The origin of the name Kven is unclear. The name appears for the first time in a 9th-century Old English version, written by King Alfred of Wessex, of a work by the Roman author Orosius, in the plural form Cwenas. 

Today, however, Kven refers to Finnish (Kven) speaking people who have migrated to northern Norway in relatively recent times, with no connection to the Cwenas/Kænir mentioned in the sagas.

Norwegian background

All ancient references to Kvenland and Kvens seem to be from Old English and Icelandic sources (9th to 13th centuries). Furthermore, most of them seem to have been connected to a certain geographical area in Norway in one way or another:

 Ottar, the source used by King Alfred of Wessex, was from Hålogaland
 Orkneyinga saga described how Nór travelled from Kvenland to Trondheim
 Egil's saga described how Thorolf travelled from Namdalen (north of Trondheim) to Kvenland
 Writer of the publication mentioning Terra Feminarum was especially familiar with Trondheim and also mentioned Hålogaland
 Kvens were mentioned 1271 to have pillaged Hålogaland

This might indicate that the term Kven was originally used in Norwegian dialects around a rather compact area ranging from Trondheim to Hålogaland.

Etymology

The widely accepted view, first presented by Jouko Vahtola, is that kven etymologically originates from Old Norse hvein, meaning "swampy land." Nevertheless, kven is a root which in some cases translates to "woman" in Old Norse. Proto-Germanic *kwinōn, *kunōn; *kwēni-z, *kwēnō "woman" developed into various Old Norse forms: kona; kvǟn, kvān, kvɔ̄n; kvendi; kvenna, kvinna. A reference to Terra Feminarum ("Woman Land") in a Latin text dated to 1075 CE is likely a translation of Kvenland. A 14th-century Icelandic manuscript describes a  ("Woman Land") north of India populated by hermaphroditic women.

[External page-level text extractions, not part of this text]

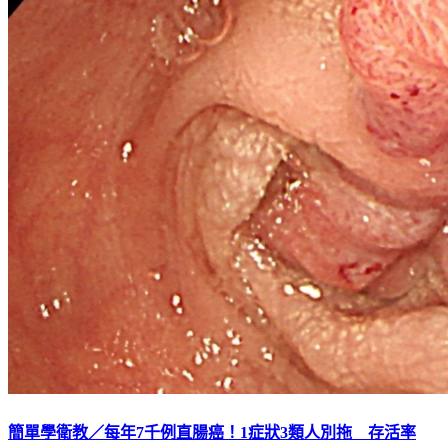
簡單學衛教／每年7千例直腸癌！1症狀3類人別拖 存活率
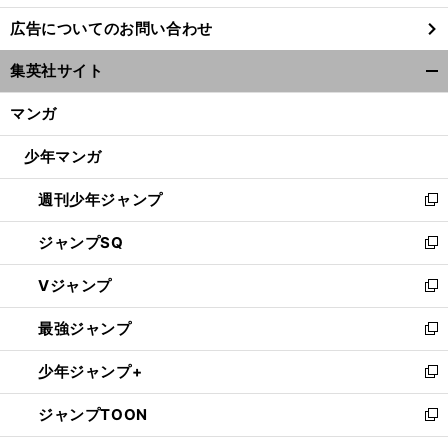
し
広告についてのお問い合わせ
い
ウ
集英社サイト
ィ
開
ン
く/
マンガ
ド
閉
ウ
じ
少年マンガ
で
る
開
週刊少年ジャンプ
く
新
し
ジャンプSQ
い
新
ウ
し
Vジャンプ
ィ
い
新
ン
ウ
し
最強ジャンプ
ド
ィ
い
新
ウ
ン
ウ
し
少年ジャンプ+
で
ド
ィ
い
新
開
ウ
ン
ウ
し
ジャンプTOON
く
で
ド
ィ
い
新
開
ウ
ン
ウ
し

Alternatively, kven may be linked to Kainuu, a region of Eastern Finland whose etymology is also disputed.  Similar sounding words to "kainuu" also exist in the Sami languages. In Northern Sami, Gáidnu is a rope made of roots for boats or fishing nets. Gáidnulaŝ refers to a clumsy person and Geaidnu stands for a road or a way. In the early Sami dictionaries Kainolats/Kainahaljo had the meaning Norwegian or Swedish man while Kainahalja had the meaning Norwegian or Swedish women, it could also have the meaning peasant. Helsing village, close to Torneå, was referred to as Cainho.